Keywords: Minimally invasive, Platelet-rich Fibrin, recession, root coverage

How to cite this article:
Tuttle D, Kurtzman GM, Froum SH. Platelet-rich fibrin minimally invasive root recession soft-tissue grafting. Int J Growth Factors Stem Cells Dent 2018;1:32-7

How to cite this URL:
Tuttle D, Kurtzman GM, Froum SH. Platelet-rich fibrin minimally invasive root recession soft-tissue grafting. Int J Growth Factors Stem Cells Dent [serial online] 2018 [cited 2023 Jun 9];1:32-7. Available from: https://www.cellsindentistry.org/text.asp?2018/1/1/32/228977

  Introduction Top

A commonly encountered problem is root recession. Recession presents both as an esthetic issue and exposed root surfaces may illicit sensitivity with a greater caries potential than unexposed roots. Patients often avoid recession treatment due to fear related to the traditional approach requiring flap surgery. Treatment has evolved to minimally invasive surgical techniques, allowing lower morbidity and postoperative discomfort. This article will introduce “The Gum Drop Technique” (GDT), a new soft-tissue grafting technique combining minimally invasive incisions with patient blood derivatives to achieve stable root coverage.

Root coverage procedures have been described in the literature with varying degrees of success.
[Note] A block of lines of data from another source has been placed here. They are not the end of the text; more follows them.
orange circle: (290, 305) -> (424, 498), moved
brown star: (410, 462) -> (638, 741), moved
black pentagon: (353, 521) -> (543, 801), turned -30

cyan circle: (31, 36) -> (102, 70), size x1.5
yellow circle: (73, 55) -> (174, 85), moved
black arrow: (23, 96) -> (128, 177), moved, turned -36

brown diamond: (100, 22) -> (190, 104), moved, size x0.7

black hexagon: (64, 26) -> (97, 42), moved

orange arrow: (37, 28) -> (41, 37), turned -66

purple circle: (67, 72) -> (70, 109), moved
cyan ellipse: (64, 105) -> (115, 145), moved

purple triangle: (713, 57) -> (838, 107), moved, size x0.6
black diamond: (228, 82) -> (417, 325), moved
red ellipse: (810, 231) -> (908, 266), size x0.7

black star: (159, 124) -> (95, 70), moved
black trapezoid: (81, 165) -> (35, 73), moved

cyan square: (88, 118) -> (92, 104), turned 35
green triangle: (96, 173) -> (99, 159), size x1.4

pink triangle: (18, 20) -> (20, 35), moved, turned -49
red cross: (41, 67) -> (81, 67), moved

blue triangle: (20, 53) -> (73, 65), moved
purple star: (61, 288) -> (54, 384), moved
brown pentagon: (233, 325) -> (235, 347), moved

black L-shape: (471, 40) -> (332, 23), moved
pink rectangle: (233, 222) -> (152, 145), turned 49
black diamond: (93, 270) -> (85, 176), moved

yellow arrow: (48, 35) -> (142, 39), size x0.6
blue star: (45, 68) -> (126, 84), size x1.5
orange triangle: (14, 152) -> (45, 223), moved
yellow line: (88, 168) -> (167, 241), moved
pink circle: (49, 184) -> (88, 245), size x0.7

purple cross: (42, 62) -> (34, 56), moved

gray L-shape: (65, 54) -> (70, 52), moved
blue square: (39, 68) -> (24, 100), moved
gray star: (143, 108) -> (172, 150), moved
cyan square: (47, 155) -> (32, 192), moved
Miller in the early 1980s [1],[2] discussed the use of free gingival autografting. Numerous authors expounded on this including Matter,[3] Marggraf,[4] McGuire,[5] Laney et al.,[6] and others, discussing various flap techniques to achieve desired root coverage. As less invasive techniques were sought, modifications were utilized and the “tunnel” technique was reported by Mahn in 2001,[7] utilizing smaller incisions with placement of acellular connective tissue to bulk the tissue out, allowing coronal placement to cover the receded root surfaces. These techniques allowed avoidance of collecting donor connective tissue intraorally.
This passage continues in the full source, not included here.